> [EXERCISE PROMPT]:
Pictures in the entries below are excluded; copy only the lines from the one containing "Ce soir, petit plancha party." to the one containing "categoric parte, alături de produ", both included.

--------------------------------------------------

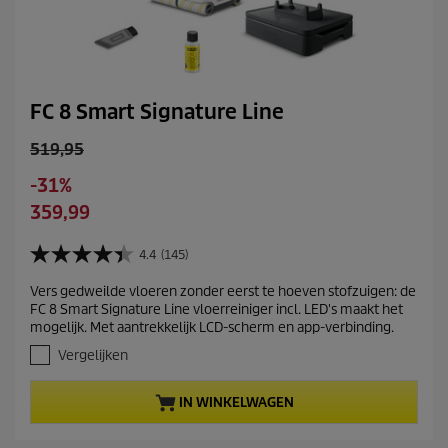
FC 8 Smart Signature Line
O
519,95
l
S
-31%
d
a
C
359,99
p
v
u
r
i
r
4.4
(145)
o
4
n
r
d
.
g
Vers gedweilde vloeren zonder eerst te hoeven stofzuigen: de
e
4
u
FC 8 Smart Signature Line vloerreiniger incl. LED's maakt het
v
n
c
mogelijk. Met aantrekkelijk LCD-scherm en app-verbinding.
a
t
t
n
Vergelijken
p
p
d
r
e
r
IN WINKELWAGEN
5
o
i
s
d
c
t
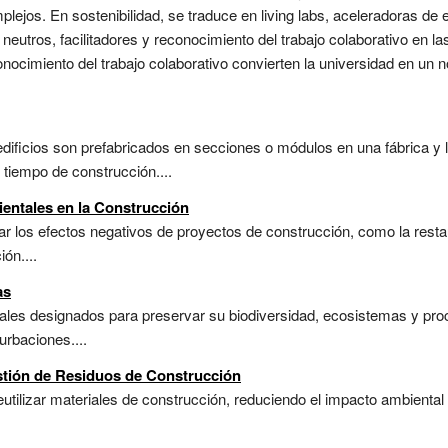
plejos. En sostenibilidad, se traduce en living labs, aceleradoras d
os neutros, facilitadores y reconocimiento del trabajo colaborativo en 
nocimiento del trabajo colaborativo convierten la universidad en un n
edificios son prefabricados en secciones o módulos en una fábrica y l
 tiempo de construcción....
ntales en la Construcción
 los efectos negativos de proyectos de construcción, como la restau
ón....
as
rales designados para preservar su biodiversidad, ecosistemas y pr
urbaciones....
stión de Residuos de Construcción
utilizar materiales de construcción, reduciendo el impacto ambiental 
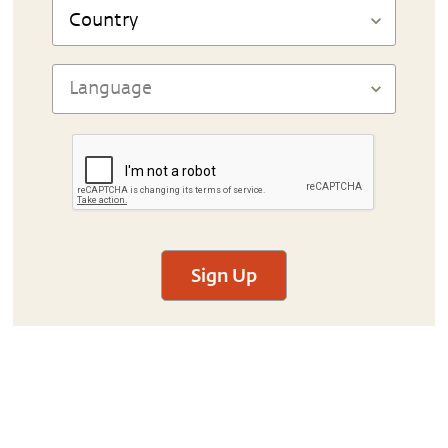
Sign Up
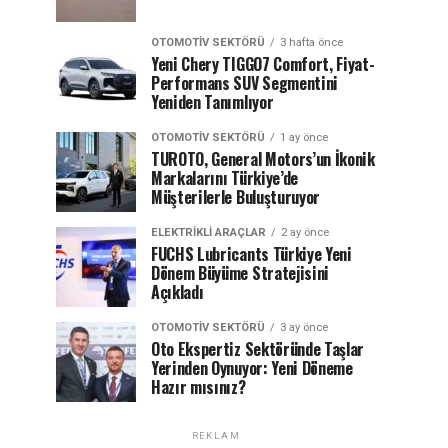
OTOMOTIV SEKTÖRÜ
3 hafta önce
Yeni Chery TIGGO7 Comfort, Fiyat-
Performans SUV Segmentini
Yeniden Tanımlıyor
OTOMOTIV SEKTÖRÜ
1 ay önce
TUROTO, General Motors’un İkonik
Markalarını Türkiye’de
Müşterilerle Buluşturuyor
ELEKTRIKLI ARAÇLAR
2 ay önce
FUCHS Lubricants Türkiye Yeni
Dönem Büyüme Stratejisini
Açıkladı
OTOMOTIV SEKTÖRÜ
3 ay önce
Oto Ekspertiz Sektöründe Taşlar
Yerinden Oynuyor: Yeni Döneme
Hazır mısınız?
REKLAM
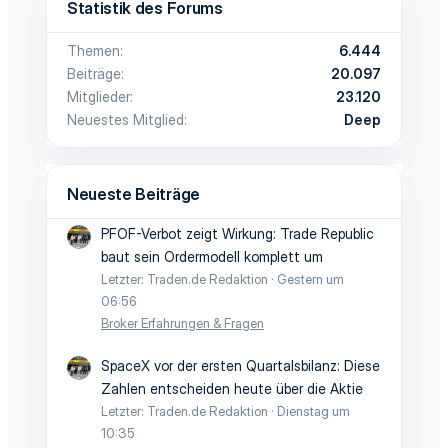
Statistik des Forums
Themen
6.444
Beiträge
20.097
Mitglieder
23.120
Neuestes Mitglied
Deep
Neueste Beiträge
PFOF-Verbot zeigt Wirkung: Trade Republic
baut sein Ordermodell komplett um
Letzter: Traden.de Redaktion
Gestern um
06:56
Broker Erfahrungen & Fragen
SpaceX vor der ersten Quartalsbilanz: Diese
Zahlen entscheiden heute über die Aktie
Letzter: Traden.de Redaktion
Dienstag um
10:35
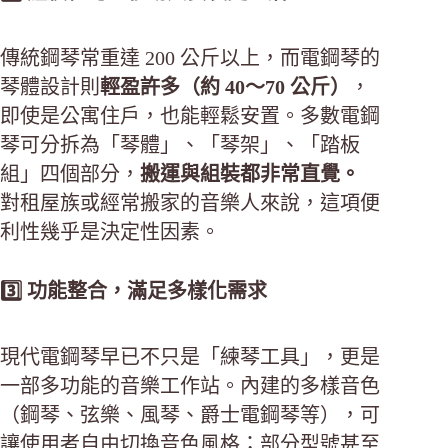
傳統鋼琴常重達 200 公斤以上，而電鋼琴的
琴體設計則
輕盈許多（約 40～70 公斤）
，
即使是公寓住戶，也能輕鬆安置。多數電鋼
琴可分拆為「琴體」、「琴架」、「踏板
組」四個部分，
搬運與組裝都非常直覺。
對租屋族或經常搬家的音樂人來說，這項便
利性幾乎是決定性因素。
3️⃣ 功能整合，滿足多樣化需求
現代電鋼琴早已不只是「練琴工具」，更是
一部多功能的音樂工作站。內建的多樣音色
（鋼琴、弦樂、風琴、爵士電鋼琴等），可
讓使用者自由切換音色風格；部分型號甚至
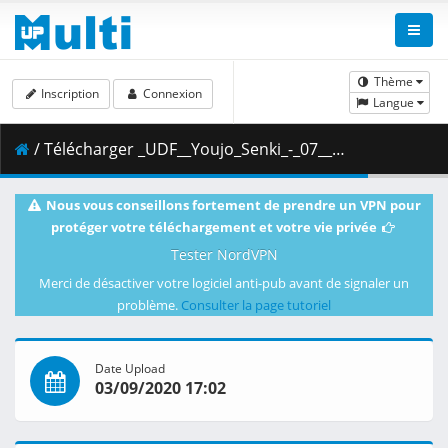
Thème
Inscription
Connexion
Langue
/ Télécharger _UDF__Youjo_Senki_-_07__BDRip_1080p_x264_FLACx2___C69404BC_.mkv.001 ( 482.33 MB )
Nous vous conseillons fortement de prendre un VPN pour
protéger votre téléchargement et votre vie privée
Tester NordVPN
Merci de désactiver votre logiciel anti-pub avant de signaler un
problème.
Consulter la page tutoriel
Date Upload
03/09/2020 17:02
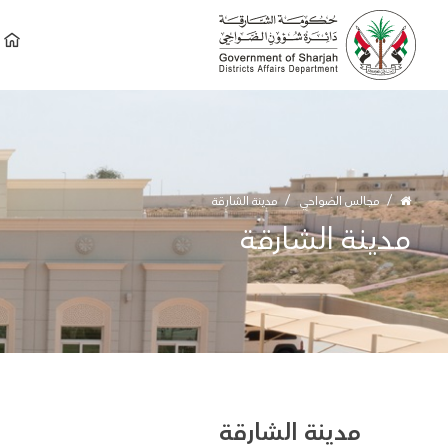
مجالس الضواحي
مدينة الشارقة
مدينة الشارقة
مدينة الشارقة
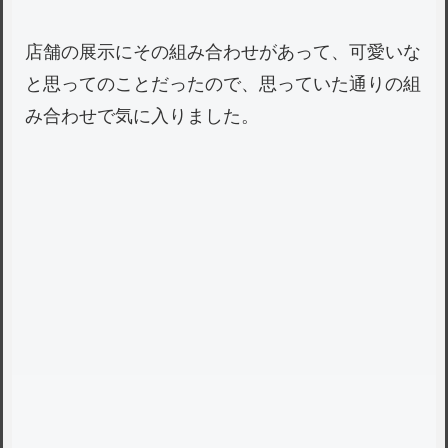
店舗の展示にその組み合わせがあって、可愛いな
と思ってのことだったので、思っていた通りの組
み合わせで気に入りました。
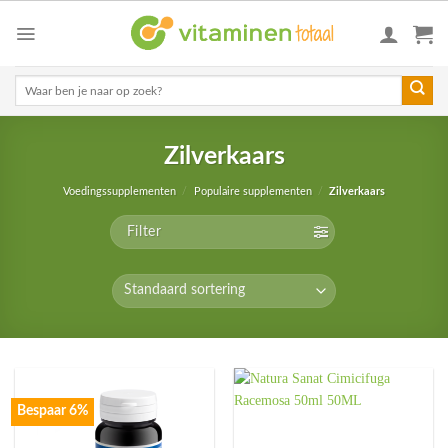
Skip
to
content
Zoeken
naar:
Zilverkaars
Voedingssupplementen
/
Populaire supplementen
/
Zilverkaars
Filter
Bespaar 6%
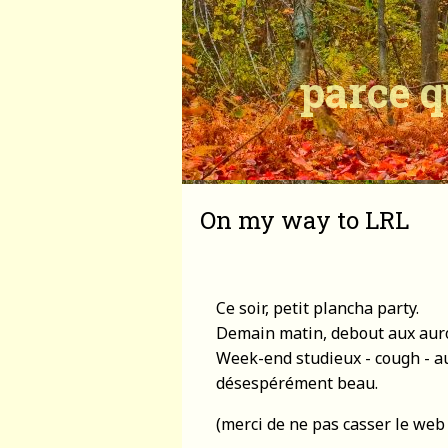
parce q
On my way to LRL
Ce soir, petit plancha party.
Demain matin, debout aux auro
Week-end studieux - cough - au 
désespérément beau.
(merci de ne pas casser le we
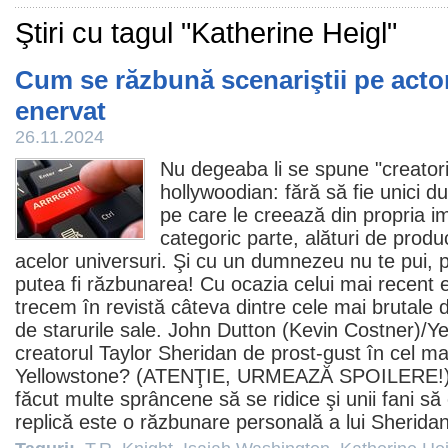
Ştiri cu tagul "Katherine Heigl"
Cum se răzbună scenariştii pe actori
enervat
26.11.2024
Nu degeaba li se spune "creatori
hollywoodian: fără să fie unici d
pe care le creează din propria im
categoric parte, alături de produ
acelor universuri. Şi cu un dumnezeu nu te pui, p
putea fi răzbunarea! Cu ocazia celui mai recent 
trecem în revistă câteva dintre cele mai brutale d
de starurile sale. John Dutton (
Kevin Costner
)/Y
creatorul
Taylor Sheridan
de prost-gust în cel ma
Yellowstone? (ATENŢIE, URMEAZĂ SPOILERE!) O
făcut multe sprâncene să se ridice şi unii fani s
replică este o răzbunare personală a lui Sherida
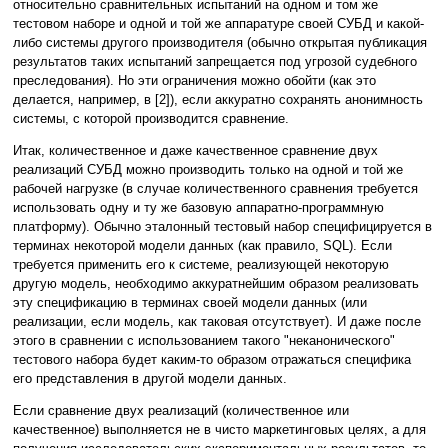
относительно сравнительных испытаний на одном и том же
тестовом наборе и одной и той же аппаратуре своей СУБД и какой-
либо системы другого производителя (обычно открытая публикация
результатов таких испытаний запрещается под угрозой судебного
преследования). Но эти ограничения можно обойти (как это
делается, например, в [2]), если аккуратно сохранять анонимность
системы, с которой производится сравнение.
Итак, количественное и даже качественное сравнение двух
реализаций СУБД можно производить только на одной и той же
рабочей нагрузке (в случае количественного сравнения требуется
использовать одну и ту же базовую аппаратно-программную
платформу). Обычно эталонный тестовый набор специфицируется в
терминах некоторой модели данных (как правило, SQL). Если
требуется применить его к системе, реализующей некоторую
другую модель, необходимо аккуратнейшим образом реализовать
эту спецификацию в терминах своей модели данных (или
реализации, если модель, как таковая отсутствует). И даже после
этого в сравнении с использованием такого "неканонического"
тестового набора будет каким-то образом отражаться специфика
его представления в другой модели данных.
Если сравнение двух реализаций (количественное или
качественное) выполняется не в чисто маркетинговых целях, а для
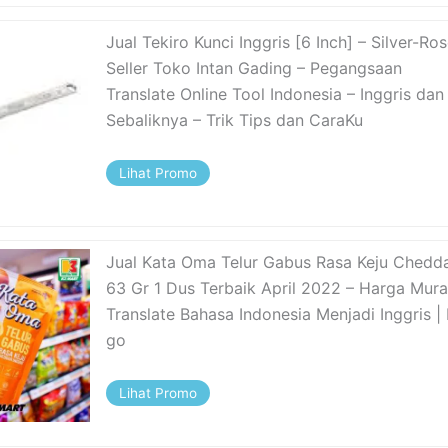
Jual Tekiro Kunci Inggris [6 Inch] – Silver-Ro
Seller Toko Intan Gading – Pegangsaan
Translate Online Tool Indonesia – Inggris dan
Sebaliknya – Trik Tips dan CaraKu
Lihat Promo
Jual Kata Oma Telur Gabus Rasa Keju Chedda
63 Gr 1 Dus Terbaik April 2022 – Harga Mur
Translate Bahasa Indonesia Menjadi Inggris |
go
Lihat Promo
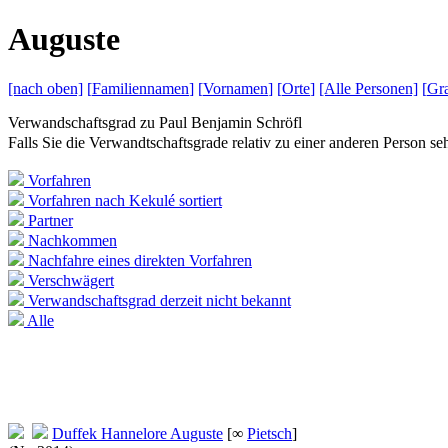
A
uguste
[nach
oben]
[
Familiennamen
]
[
Vornamen
]
[
Orte
]
[Alle
Personen]
[
Gra
Verwandschaftsgrad zu
Paul Benjamin Schröfl
Falls Sie die Verwandtschaftsgrade relativ zu einer anderen Person 
Vorfahren
Vorfahren nach Kekulé sortiert
Partner
Nachkommen
Nachfahre eines direkten Vorfahren
Verschwägert
Verwandschaftsgrad derzeit nicht bekannt
Alle
Duffek
Hannelore Auguste
[∞
Pietsch
]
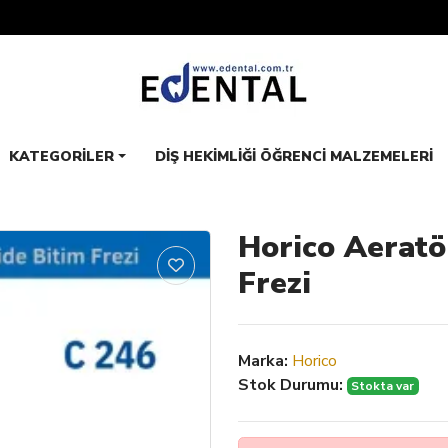
KATEGORILER
DIŞ HEKIMLIĞI ÖĞRENCI MALZEMELERI
Horico Aeratör
Frezi
Marka:
Horico
Stok Durumu:
Stokta var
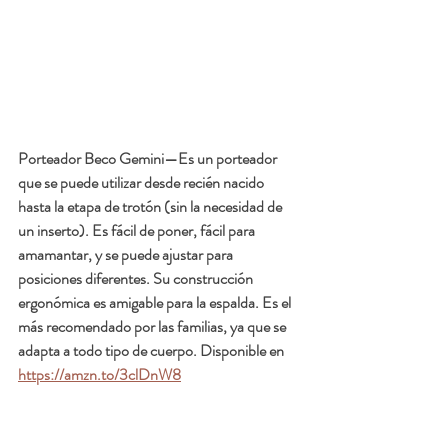
Porteador Beco Gemini
—Es un porteador 
que se puede utilizar desde recién nacido 
hasta la etapa de trotón (sin la necesidad de 
un inserto). Es fácil de poner, fácil para 
amamantar, y se puede ajustar para 
posiciones diferentes. Su construcción 
ergonómica es amigable para la espalda. Es el 
más recomendado por las familias, ya que se 
adapta a todo tipo de cuerpo. Disponible en 
https://amzn.to/3clDnW8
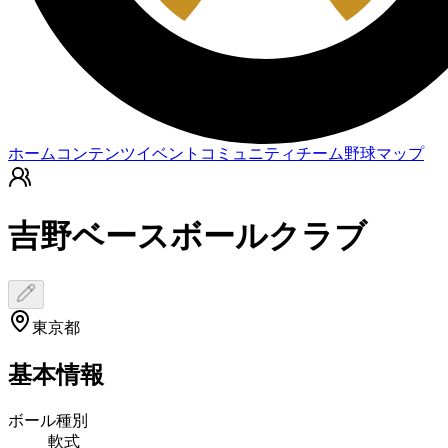
ホーム
コンテンツ
イベント
コミュニティ
チーム
野球マップ
吉野ベースボールクラブ
東京都
基本情報
ボール種別
軟式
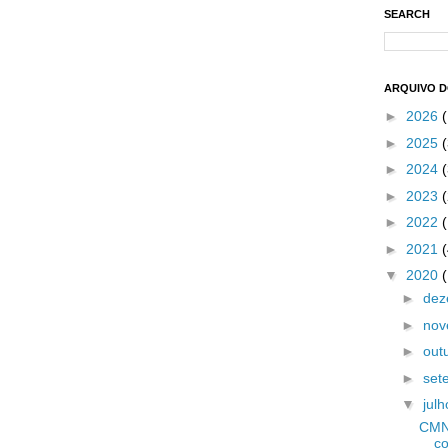
SEARCH
ARQUIVO 
►
2026
►
2025
(
►
2024
(
►
2023
(
►
2022
►
2021
▼
2020
►
de
►
no
►
out
►
set
▼
jul
CMN 
co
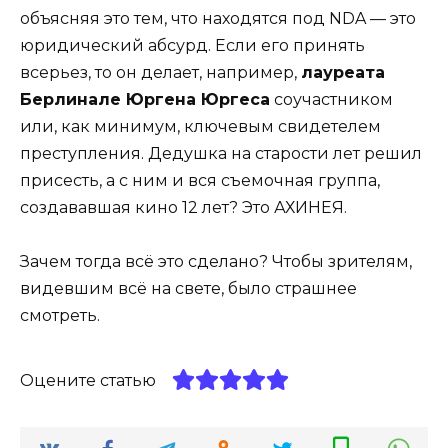
объясняя это тем, что находятся под NDA — это
юридический абсурд. Если его принять
всерьез, то он делает, например,
лауреата
Берлинале Юргена Юргеса
соучастником
или, как минимум, ключевым свидетелем
преступления. Дедушка на старости лет решил
присесть, а с ним и вся съемочная группа,
создававшая кино 12 лет? Это АХИНЕЯ.
Зачем тогда всё это сделано? Чтобы зрителям,
видевшим всё на свете, было страшнее
смотреть.
Оцените статью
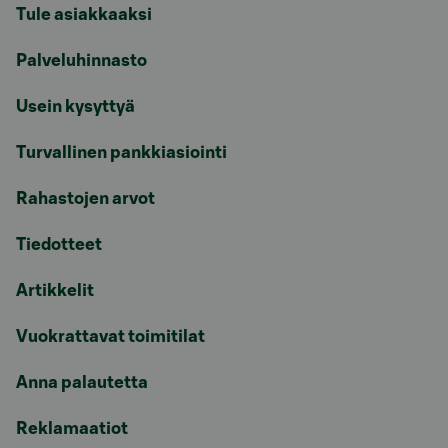
Tule asiakkaaksi
Palveluhinnasto
Usein kysyttyä
Turvallinen pankkiasiointi
Rahastojen arvot
Tiedotteet
Artikkelit
Vuokrattavat toimitilat
Anna palautetta
Reklamaatiot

--------------------------------------------------

> [RESULT FOR THIS EXERCISE]:
Ce soir, petit plancha party.
Demain matin, debout aux auro
Week-end studieux - cough - au 
désespérément beau.
(merci de ne pas casser le we
Ştiri cu tagul "Katherine Heigl"
Cum se răzbună scenariştii pe actori
enervat
26.11.2024
Nu degeaba li se spune "creatori
hollywoodian: fără să fie unici d
pe care le creează din propria im
categoric parte, alături de produ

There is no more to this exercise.